Once I had the posts done and the tapers cut and smoothed there, I moved on to the panels. My wife and I spent a good amount of time deciding exactly how I should cut the walnut veneered plywood panel to best showcase its grain with the cherry. I think we came up with a good solution. I had to cut a groove in the top and bottom rails and stub tenons in the stiles to go between them. The stiles also needed grooves, and the panels cut to fit. That all went fairly smoothly.

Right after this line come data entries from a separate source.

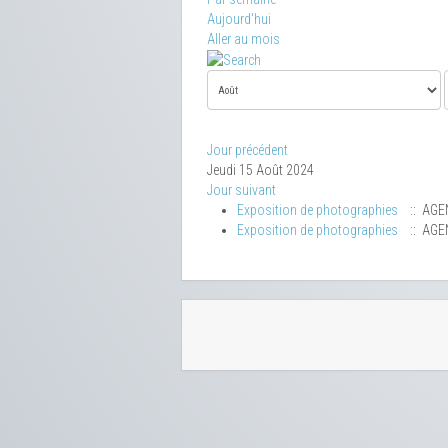
Aujourd'hui
Aller au mois
Jour précédent
Jeudi 15 Août 2024
Jour suivant
Exposition de photographies
:: AGE
Exposition de photographies
:: AGE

I decided to use those little rubber balls (Space Balls, Rockler calls them) in the groove to keep the panel centered yet allow it to move freely. I don’t expect the plywood to move much, but better safe than sorry. Here’s the stiles, rails, and panels dry fitted together. I love how it looks and can’t wait to get finish on it. I think the wife will be shocked how good the walnut and cherry look with a clear finish on them.
One decision left: gloss or semi-gloss finish? I plan to use Arm-R-Seal, which is my go-to for clear finishes. I had the idea to put on two or three gloss coats followed by a semi gloss to finish it up. Any thoughts on that?